**ACTION ITEM:**
Please print each entry below exactly as it reads.

------ DATA FOR THIS TASK ------

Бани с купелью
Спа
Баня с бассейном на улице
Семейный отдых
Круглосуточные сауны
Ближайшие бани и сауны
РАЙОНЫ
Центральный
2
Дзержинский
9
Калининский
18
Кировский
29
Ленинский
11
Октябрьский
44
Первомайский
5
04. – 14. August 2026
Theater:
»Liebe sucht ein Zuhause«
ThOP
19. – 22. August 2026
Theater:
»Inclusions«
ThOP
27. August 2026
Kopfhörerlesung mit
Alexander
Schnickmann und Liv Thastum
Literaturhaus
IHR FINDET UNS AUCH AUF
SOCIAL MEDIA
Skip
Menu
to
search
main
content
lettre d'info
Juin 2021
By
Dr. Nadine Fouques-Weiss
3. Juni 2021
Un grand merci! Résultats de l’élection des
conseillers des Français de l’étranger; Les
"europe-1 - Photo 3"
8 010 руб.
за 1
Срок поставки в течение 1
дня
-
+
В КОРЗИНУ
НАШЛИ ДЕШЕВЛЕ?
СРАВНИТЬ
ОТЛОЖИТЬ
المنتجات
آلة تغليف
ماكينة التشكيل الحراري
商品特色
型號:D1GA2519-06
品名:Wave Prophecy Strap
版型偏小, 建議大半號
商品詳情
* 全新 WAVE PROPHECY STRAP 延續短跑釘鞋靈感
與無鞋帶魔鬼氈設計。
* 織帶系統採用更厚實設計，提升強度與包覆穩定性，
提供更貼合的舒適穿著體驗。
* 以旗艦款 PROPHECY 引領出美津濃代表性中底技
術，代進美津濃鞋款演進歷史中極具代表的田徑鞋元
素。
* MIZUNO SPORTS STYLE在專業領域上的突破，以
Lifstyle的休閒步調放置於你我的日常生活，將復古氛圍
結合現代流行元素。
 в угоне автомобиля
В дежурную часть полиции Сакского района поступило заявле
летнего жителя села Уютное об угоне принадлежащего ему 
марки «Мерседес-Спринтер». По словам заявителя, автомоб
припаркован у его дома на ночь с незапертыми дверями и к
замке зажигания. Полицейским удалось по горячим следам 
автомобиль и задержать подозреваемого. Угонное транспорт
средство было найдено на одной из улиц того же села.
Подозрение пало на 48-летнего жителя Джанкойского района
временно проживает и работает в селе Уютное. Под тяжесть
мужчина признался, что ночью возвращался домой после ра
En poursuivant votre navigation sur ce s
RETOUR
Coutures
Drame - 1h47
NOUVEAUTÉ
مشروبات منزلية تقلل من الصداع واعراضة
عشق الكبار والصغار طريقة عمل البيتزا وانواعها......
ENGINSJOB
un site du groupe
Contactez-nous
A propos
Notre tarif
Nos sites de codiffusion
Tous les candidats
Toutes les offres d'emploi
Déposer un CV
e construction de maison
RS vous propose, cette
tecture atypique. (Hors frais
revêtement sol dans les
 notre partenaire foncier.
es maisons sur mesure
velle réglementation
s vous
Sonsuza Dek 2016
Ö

------

**FINISHED EXERCISE:**
Бани с купелью
Спа
Баня с бассейном на улице
Семейный отдых
Круглосуточные сауны
Ближайшие бани и сауны
РАЙОНЫ
Центральный
2
Дзержинский
9
Калининский
18
Кировский
29
Ленинский
11
Октябрьский
44
Первомайский
5
04. – 14. August 2026
Theater:
»Liebe sucht ein Zuhause«
ThOP
19. – 22. August 2026
Theater:
»Inclusions«
ThOP
27. August 2026
Kopfhörerlesung mit
Alexander
Schnickmann und Liv Thastum
Literaturhaus
IHR FINDET UNS AUCH AUF
SOCIAL MEDIA
Skip
Menu
to
search
main
content
lettre d'info
Juin 2021
By
Dr. Nadine Fouques-Weiss
3. Juni 2021
Un grand merci! Résultats de l’élection des
conseillers des Français de l’étranger; Les
"europe-1 - Photo 3"
8 010 руб.
за 1
Срок поставки в течение 1
дня
-
+
В КОРЗИНУ
НАШЛИ ДЕШЕВЛЕ?
СРАВНИТЬ
ОТЛОЖИТЬ
المنتجات
آلة تغليف
ماكينة التشكيل الحراري
商品特色
型號:D1GA2519-06
品名:Wave Prophecy Strap
版型偏小, 建議大半號
商品詳情
* 全新 WAVE PROPHECY STRAP 延續短跑釘鞋靈感
與無鞋帶魔鬼氈設計。
* 織帶系統採用更厚實設計，提升強度與包覆穩定性，
提供更貼合的舒適穿著體驗。
* 以旗艦款 PROPHECY 引領出美津濃代表性中底技
術，代進美津濃鞋款演進歷史中極具代表的田徑鞋元
素。
* MIZUNO SPORTS STYLE在專業領域上的突破，以
Lifstyle的休閒步調放置於你我的日常生活，將復古氛圍
結合現代流行元素。
 в угоне автомобиля
В дежурную часть полиции Сакского района поступило заявле
летнего жителя села Уютное об угоне принадлежащего ему 
марки «Мерседес-Спринтер». По словам заявителя, автомоб
припаркован у его дома на ночь с незапертыми дверями и к
замке зажигания. Полицейским удалось по горячим следам 
автомобиль и задержать подозреваемого. Угонное транспорт
средство было найдено на одной из улиц того же села.
Подозрение пало на 48-летнего жителя Джанкойского района
временно проживает и работает в селе Уютное. Под тяжесть
мужчина признался, что ночью возвращался домой после ра
En poursuivant votre navigation sur ce s
RETOUR
Coutures
Drame - 1h47
NOUVEAUTÉ
مشروبات منزلية تقلل من الصداع واعراضة
عشق الكبار والصغار طريقة عمل البيتزا وانواعها......
ENGINSJOB
un site du groupe
Contactez-nous
A propos
Notre tarif
Nos sites de codiffusion
Tous les candidats
Toutes les offres d'emploi
Déposer un CV
e construction de maison
RS vous propose, cette
tecture atypique. (Hors frais
revêtement sol dans les
 notre partenaire foncier.
es maisons sur mesure
velle réglementation
s vous
Sonsuza Dek 2016
Ö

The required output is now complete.